# I really want it this time..



## swt_int3ntions (Aug 9, 2007)

AHHH...I've been fighting this war with chubbiness for almost all my life now and Im so sick of it...
Where my drastic weight started was when I met my boyfriend. I started eating dinners at his house ALL the time, and it was constant bread, pasta...cheese...the works! I noticed that when i cut down on the dinners there, I lost a pound or two and luckily he adjusted his family's habits and lost weight himself. 

I'm 5ft1 and I weigh NOW 136 (in the mornings
	

	
	
		
		

		
			





)

I joined a gym a couple of years ago and was doing well with toning but there was a death in the family and I just stopped going, then school started and I just couldnt find the time for it so I ended my membership.

Then this past Christmas (when I weighed about 146), I joined a smaller gym in my area and was doing well...until the GYM CLOSED DOWN 
	

	
	
		
		

		
		
	


	




I had lost about 10lbs between Jan-June with better eating habits and the new routine I was just given before the gym closed. I did see a nutritionist for a month, it was offered through my work but I quit so I was no longer entitled to her services. Between the 2 visits I had with her, I had lost 4lbs in 2 weeks and was doing well. 

I have the resources I need, in terms of what I should be eating and when but my BIGGEST problem is sticking to a meal plan. I'm very bad with routines and sticking with plans, even though I know its for the best. I just can't stick to it and I dont know what to do with myself...UGHHH

So I had been gym-less for a month until TODAY!!! I joined again and this time I just really want to focus and get this done!!! I want to get into the mentality and make fitness my lifestyle..

I found that while I was not exercising, I was eating horribly...it doesn't help at all that my parents own a donut shop where I'm working to help them out.  I work alone and coincidentally on the shifts where new donuts are brought in...nice hot new donuts... 
	

	
	
		
		

		
		
	


	




 My problem was that I keep snacking...muffins, cookies, donuts, croissants....I CANT STOP!!! 

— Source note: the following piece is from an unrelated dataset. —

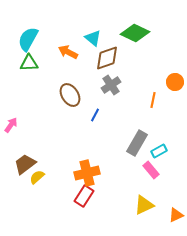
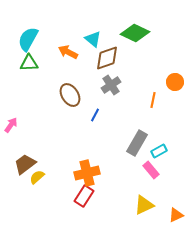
cyan triangle: moved 1 px down
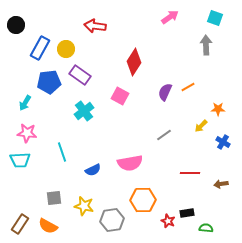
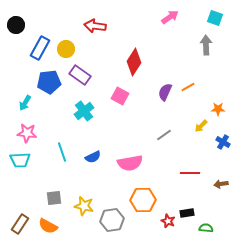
blue semicircle: moved 13 px up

My biggest problem is my midsection, its where most of my fat is. I have ok thighs and arms but my stomach is just a sack hanging off my body, I feel like I wear those fake-pregnant suits all day, everyday. 

I admit that I did get lazy now and then at the gym and there is no excuse for that but I do hope that this time around, there is no room for excuses or reasons to sit back and wait for magic to appear. 

Today is the day~ I really want to lose weight and be around 120...

So here's to a new journey that I hope will become successful and eventually inspirational.


----------



## Lissa (Aug 9, 2007)

Good luck to you! I've been on a fitness/diet programme now for 3 weeks and am already seeing results. Eventually you do just decide, no more! Then you just get on with it. I'm sure you can do it. 

I do weight watchers, which I love as I can have anything I want to eat, as long as I keep tabs on my points. So far I have lost 5lbs in 3 weeks, and I've not felt hungry or deprived. Going to the weekly weigh-in is motivation for me as it's getting on the scales in front of someone! 

I've also started running - I live in the middle of nowhere and it takes forever to get to a gym so I just go out by myself 3 times a week. I don't go very far yet (only about a mile ha ha) but i can feel improvements in my strength and stamina already. 

I've found it's best not to concentrate on weight, but to concentrate on becoming healthy and strong instead. If you're exercising and eating well then weight loss is almost guaranteed - I would consider it a bonus on top of toned muscles, increased fitness levels and a sense of wellbeing. 

Good luck! Keep us informed of your progress


----------



## Lissa (Aug 9, 2007)

Oh but remember muscle weighs more than fat so go by how your clothes fit rather than the scales


----------



## KAIA (Aug 9, 2007)

Good luck girl!  Keep posting, so we can know how are you doing!!


----------



## swt_int3ntions (Aug 15, 2007)

GOOD NEWS.

I just measured myself this morning and founds some pleasant results~!

July 24th 
*Waist*: 30.5in
*Belly Button*: 36in
*The fat roll under the belly button*: 36.5 in
*Thighs*: 21in

August 15 
*Waist*: 30 in
*Belly Button*: 34in
*The fat roll under the belly button*: 35 3/4 in
*Thighs*: 20in

Right now I'm just working out as often as I can, going to Pilates/Yoga/Yogalates...looking into body sculpting classes...
I take Whey protein when I can after workouts and did a drastic change on my soda and juice intake. I drink mostly water now, but a cup of OJ now and then for breakfast. 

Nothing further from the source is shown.